A Systematic Review of Apicomplexa Looking into Epigenetic Pathways and the Opportunity for Novel Therapies

Abstract

Interest in host epigenetic changes during apicomplexan infections increased in the last decade, mainly due to the emergence of new therapies directed to these alterations. This review aims to carry out a bibliometric analysis of the publications related to host epigenetic changes during apicomplexan infections and to summarize the main studied pathways in this context, pointing out those that represent putative drug targets. We used four databases for the article search. After screening, 116 studies were included. The bibliometric analysis revealed that the USA and China had the highest number of relevant publications. The evaluation of the selected studies revealed that Toxoplasma gondii was considered in most of the studies, non-coding RNA was the most frequently reported epigenetic event, and host defense was the most explored pathway. These findings were reinforced by an analysis of the co-occurrence of keywords. Even though we present putative targets for repurposing epidrugs and ncRNA-based drugs in apicomplexan infections, we understand that more detailed knowledge of the hosts' epigenetic pathways is still needed before establishing a definitive drug target.

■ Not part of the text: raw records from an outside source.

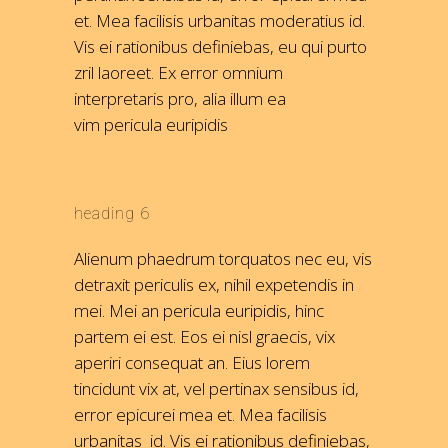
et. Mea facilisis urbanitas moderatius id.
Vis ei rationibus definiebas, eu qui purto
zril laoreet. Ex error omnium
interpretaris pro, alia illum ea
vim pericula euripidis
heading 6
Alienum phaedrum torquatos nec eu, vis
detraxit periculis ex, nihil expetendis in
mei. Mei an pericula euripidis, hinc
partem ei est. Eos ei nisl graecis, vix
aperiri consequat an. Eius lorem
tincidunt vix at, vel pertinax sensibus id,
error epicurei mea et. Mea facilisis
urbanitas id. Vis ei rationibus definiebas,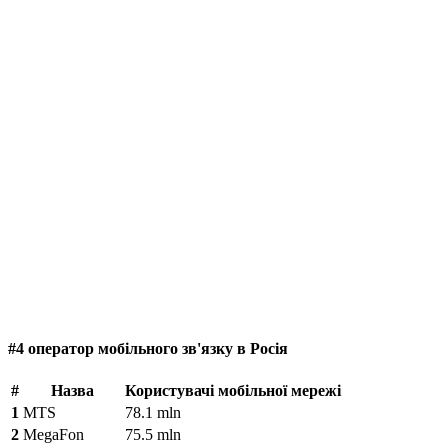
#4 оператор мобільного зв'язку в Росія
#
Назва
Користувачі мобільної мережі
1
MTS
78.1 mln
2
MegaFon
75.5 mln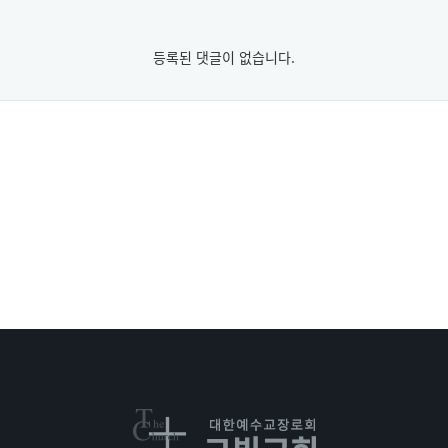
등록된 댓글이 없습니다.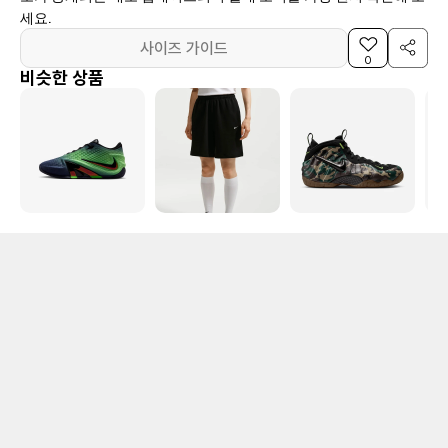
세요.
사이즈 가이드
0
비슷한 상품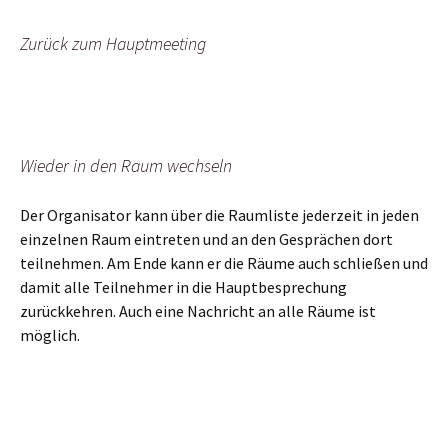
Zurück zum Hauptmeeting
Wieder in den Raum wechseln
Der Organisator kann über die Raumliste jederzeit in jeden
einzelnen Raum eintreten und an den Gesprächen dort
teilnehmen. Am Ende kann er die Räume auch schließen und
damit alle Teilnehmer in die Hauptbesprechung
zurückkehren. Auch eine Nachricht an alle Räume ist
möglich.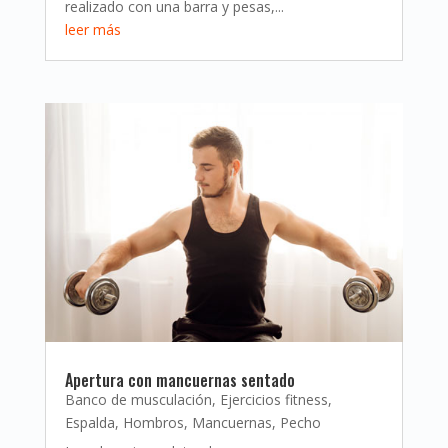
realizado con una barra y pesas,...
leer más
Apertura con mancuernas sentado
Banco de musculación
,
Ejercicios fitness
,
Espalda
,
Hombros
,
Mancuernas
,
Pecho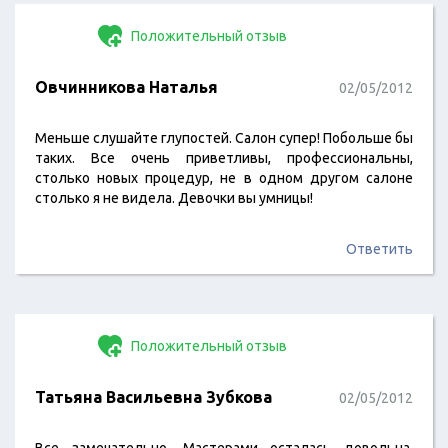
Положительный отзыв
Овчинникова Наталья
02/05/2012
Меньше слушайте глупостей. Салон супер! Побольше бы
таких. Все очень приветливы, профессиональны,
столько новых процедур, не в одном другом салоне
столько я не видела. Девочки вы умницы!
Ответить
Положительный отзыв
Татьяна Васильевна Зубкова
02/05/2012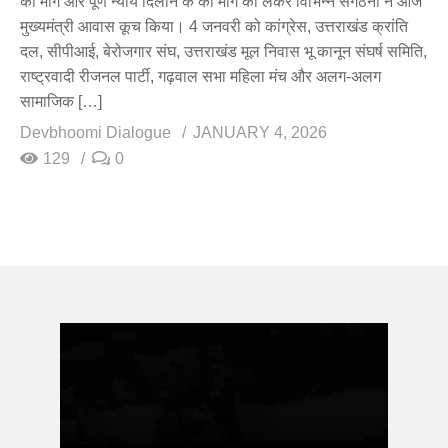
की मांग और पूर्ण न्याय दिलाने के की मांग की लेकर विभिन्न संगठनों ने आज
मुख्यमंत्री आवास कूच किया। 4 जनवरी को कांग्रेस, उत्तराखंड क्रांति
दल, सीपीआई, बेरोजगार संघ, उत्तराखंड मूल निवास भू कानून संघर्ष समिति,
राष्ट्रवादी रीजनल पार्टी, गढ़वाल सभा महिला मंच और अलग-अलग
सामाजिक […]
Devbhoomi Dialogue
JANUARY 4, 2026
129
0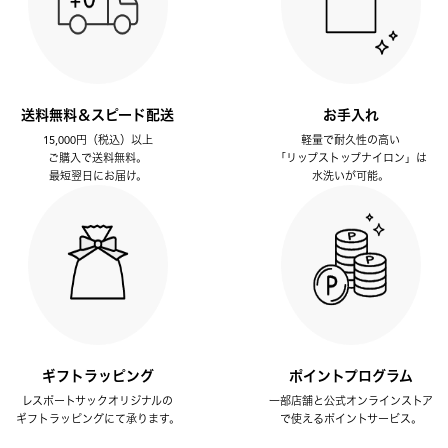
送料無料＆スピード配送
お手入れ
15,000円（税込）以上
軽量で耐久性の高い
ご購入で送料無料。
「リップストップナイロン」は
最短翌日にお届け。
水洗いが可能。
ギフトラッピング
ポイントプログラム
レスポートサックオリジナルの
一部店舗と公式オンラインストア
ギフトラッピングにて承ります。
で使えるポイントサービス。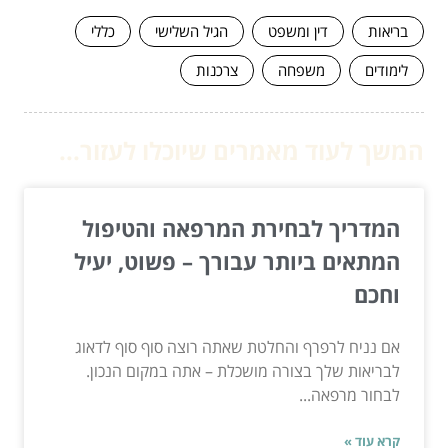
בריאות
דין ומשפט
הגיל השלישי
כללי
לימודים
משפחה
צרכנות
המשך לעוד מאמרים שיוכלו לעזור...
המדריך לבחירת המרפאה והטיפול
המתאים ביותר עבורך – פשוט, יעיל
וחכם
אם נניח לרפרף והחלטת שאתה רוצה סוף סוף לדאוג
לבריאות שלך בצורה מושכלת – אתה במקום הנכון.
לבחור מרפאה...
קרא עוד »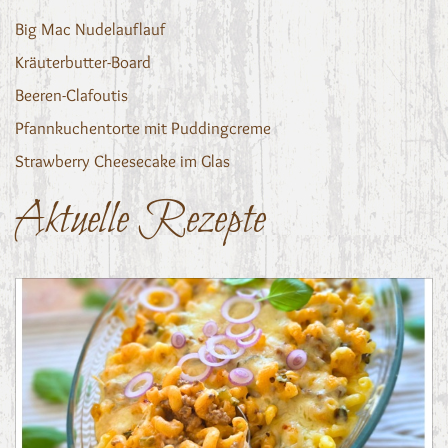
Big Mac Nudelauflauf
Kräuterbutter-Board
Beeren-Clafoutis
Pfannkuchentorte mit Puddingcreme
Strawberry Cheesecake im Glas
Aktuelle Rezepte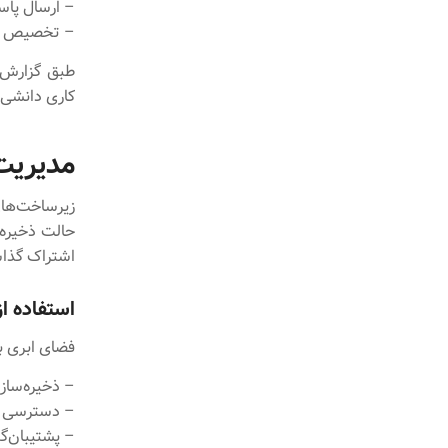
– ارسال پاس
– تخصیص وظ
کاری دانشی ب
مدیریت
زیر‌ساخت‌های
حالت ذخیره‌س
اشتراک گذا
استفاده ا
فضای ابری به
– ذخیره‌ساز
– دسترسی هم
– پشتیبان‌گ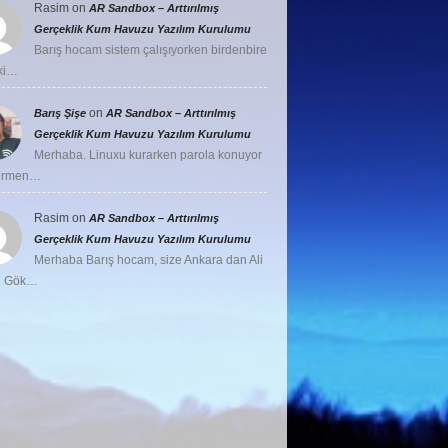
Rasim
on
AR Sandbox – Arttırılmış
Gerçeklik Kum Havuzu Yazılım Kurulumu
Barış hocam sistem çalışıyorken birdenbire
ki…
on
Barış Şişe
AR Sandbox – Arttırılmış
Gerçeklik Kum Havuzu Yazılım Kurulumu
Merhaba. Linuxu kurarken parola konuyor
girmen…
Rasim
on
AR Sandbox – Arttırılmış
Gerçeklik Kum Havuzu Yazılım Kurulumu
Merhaba Barış hocam, size Ankara dan Ali
u Gök…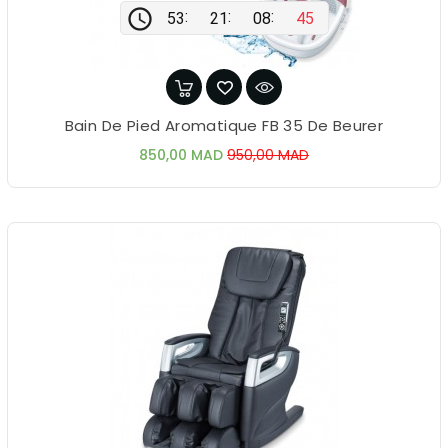
00
53
00
21
00
08
45
44
Bain De Pied Aromatique FB 35 De Beurer
Prix
Prix
850,00 MAD
950,00 MAD
de
base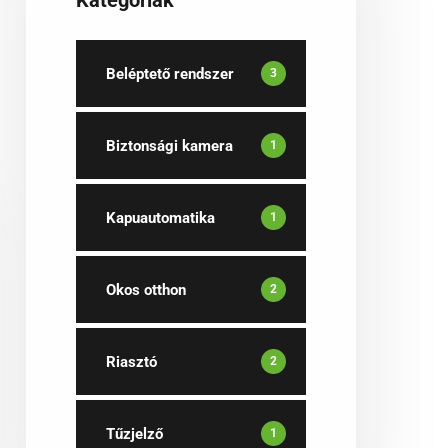
Kategóriák
Beléptető rendszer
3
Biztonsági kamera
1
Kapuautomatika
1
Okos otthon
2
Riasztó
2
Tűzjelző
1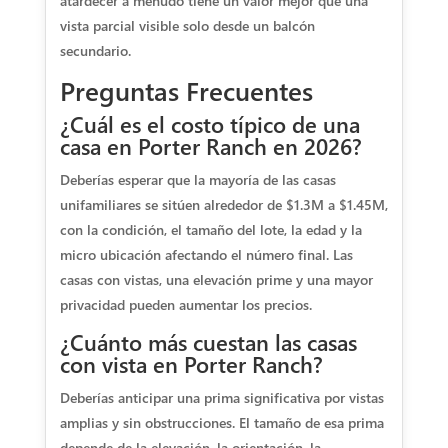
atardecer a menudo tiene un valor mejor que una
vista parcial visible solo desde un balcón
secundario.
Preguntas Frecuentes
¿Cuál es el costo típico de una
casa en Porter Ranch en 2026?
Deberías esperar que la mayoría de las casas
unifamiliares se sitúen alrededor de $1.3M a $1.45M,
con la condición, el tamaño del lote, la edad y la
micro ubicación afectando el número final. Las
casas con vistas, una elevación prime y una mayor
privacidad pueden aumentar los precios.
¿Cuánto más cuestan las casas
con vista en Porter Ranch?
Deberías anticipar una prima significativa por vistas
amplias y sin obstrucciones. El tamaño de esa prima
depende de la elevación, la orientación, la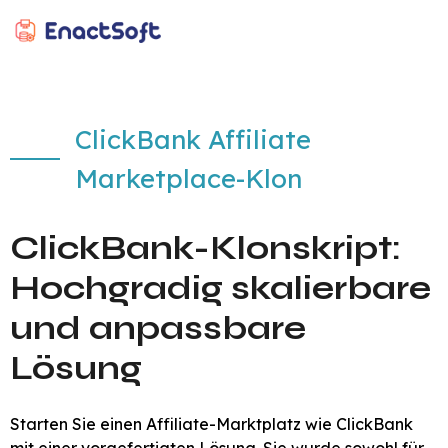
EnactSoft
Bestes Cashback-Softwareentwicklungsunternehmen
ClickBank Affiliate
Marketplace-Klon
ClickBank-Klonskript:
Hochgradig skalierbare
und anpassbare
Lösung
Starten Sie einen Affiliate-Marktplatz wie ClickBank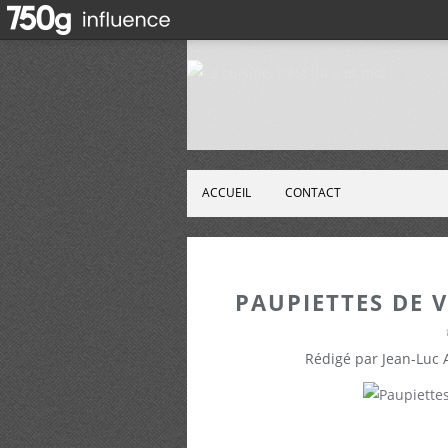
ACCUEIL
CONTACT
PAUPIETTES DE
Rédigé par Jean-Luc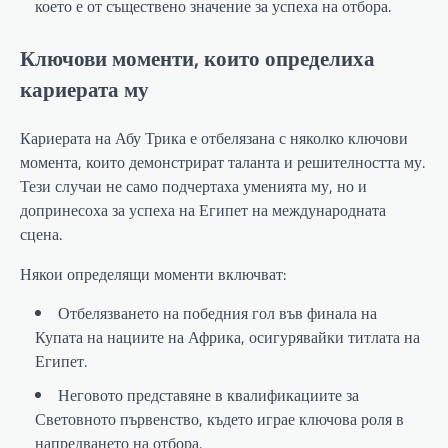
което е от съществено значение за успеха на отбора.
Ключови моменти, които определиха
кариерата му
Кариерата на Абу Трика е отбелязана с няколко ключови
момента, които демонстрират таланта и решителността му.
Тези случаи не само подчертаха уменията му, но и
допринесоха за успеха на Египет на международната
сцена.
Някои определящи моменти включват:
Отбелязването на победния гол във финала на
Купата на нациите на Африка, осигурявайки титлата на
Египет.
Неговото представяне в квалификациите за
Световното първенство, където играе ключова роля в
напредването на отбора.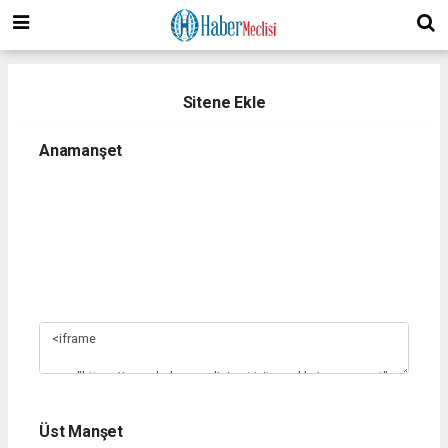
Sitene Ekle
Anamanşet
1
2
3
4
5
6
7
8
9
10
Üst Manşet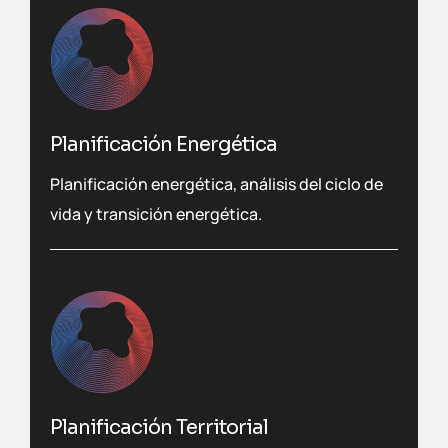
Planificación Energética
Planificación energética, análisis del ciclo de
vida y transición energética.
Planificación Territorial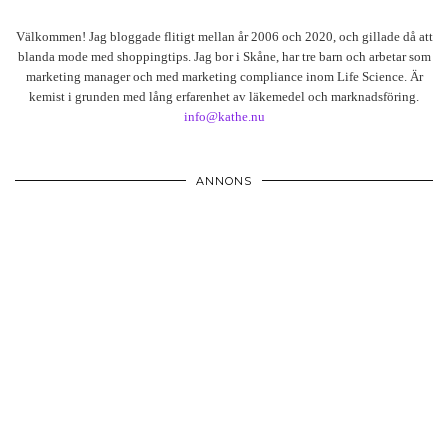
Välkommen! Jag bloggade flitigt mellan år 2006 och 2020, och gillade då att
blanda mode med shoppingtips. Jag bor i Skåne, har tre barn och arbetar som
marketing manager och med marketing compliance inom Life Science. Är
kemist i grunden med lång erfarenhet av läkemedel och marknadsföring.
info@kathe.nu
ANNONS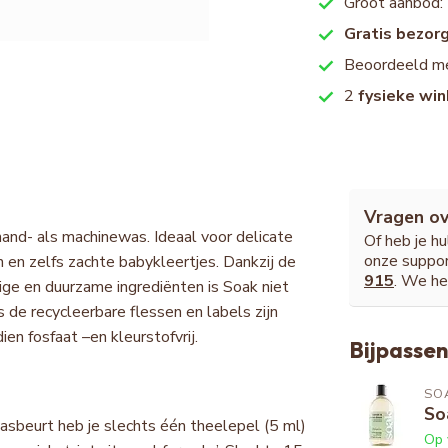
Groot aanbod:
Gratis bezor
Beoordeeld m
2
fysieke win
Vragen ov
hand- als machinewas. Ideaal voor delicate
Of heb je h
onze suppor
n en zelfs zachte babykleertjes. Dankzij de
915
. We he
ige en duurzame ingrediënten is Soak niet
 de recycleerbare flessen en labels zijn
en fosfaat –en kleurstofvrij.
Bijpassen
SO
So
wasbeurt heb je slechts één theelepel (5 ml)
Op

Keywords: Cryptosporidium parvum; DNA methylation; Toxoplasma gondii; epidrugs; histone modification; malaria; miRNA; non-coding RNA; parasite infection; protist.

Figure 1

Flow chart of returned results from the present database search.

Figure 2

Map of the distribution of publications by country. The color intensity varies according to the number of publications.

Figure 3

Co-occurrence network by country. The cluster (different colors) is formed by the frequency of the country’s names co-occurring, as the node size is proportional to the number of pub-lished articles. The blue cluster displays the countries most cooperated with Germany (Saudi Arabia, Egypt, Denmark, Brazil, and the Netherlands – node not labeled). The green cluster is composed of countries that most collaborated with France, and in the yellow cluster, the collaborations with Australia. In the red cluster, it is displayed the countries that cooperated with USA and China. The line thickness is proportional to the number of articles published in collaboration between countries.

Figure 4

Co-occurrence network by keyword segregated according to their occurrence in colored clusters (red: words related to T. gondii; blue: C. parvum; yellow: Plasmodium spp.). The node size is proportional to the word occurrence among the studies. Linked nodes represent the co-occurrence of the keyword in articles.

Figure 5

Modulation of IFNGγ response genes in macrophages upon T. gondii infection (A) and in infected macrophage treated with HDACi (B). (A) T. gondii tachyzoite replicates in the parasitophorous vacuole (PV), releasing the T. gondii inhibitor of STAT1 transcriptional activity (TgIST) (pink), which is translocated to the nucleus. TgIST sequesters STAT1 and recruits the Mi2/NurD complex to the promoter of IFNγ response genes, remodeling the chromatin to a repressive state, thus silencing the gene. (B) The HDACi inhibits the action of the histone deacetylase (HDAC) present in the Mi2/NurD complex. The inhibition of HDAC prevents the histone deacetylation and leads to an open chromatin state, restoring the Ciita gene expression (an IFNγ response gene).

Figure 6

Epigenetic regulation of CCNB gene in BeWo cells upon Toxoplasma gondii infection and the mechanism of inhibition by putative drug targets. T. gondii secretes the effector Ropthry 16 (ROP16) in the cytoplasm of the infected cell that phosphorylates the ubiquitin-like containing PHD and RING finger domain (UHRF1) that translocates to the nucleus. The UHRF1 recruits the histone deacetylase (HDAC), histone methyltransferase (HMT), and DNA methyltransferase (DNMT) enzymes to the CCNB promoter, silencing its transcription and arresting the cell cycle in the G2 phase. We hypothesize that treatment with histone deacetylase inhibitor (HDACi), histone methyltransferase inhibitor (HMTi), or DNA methyltransferase inhibitor (DNMTi) can prevent histone H3 deacetylation, H3K9 methylation, and DNA methylation, respectively. It would restore the cyclin B expression and the continuity of the cell cycle.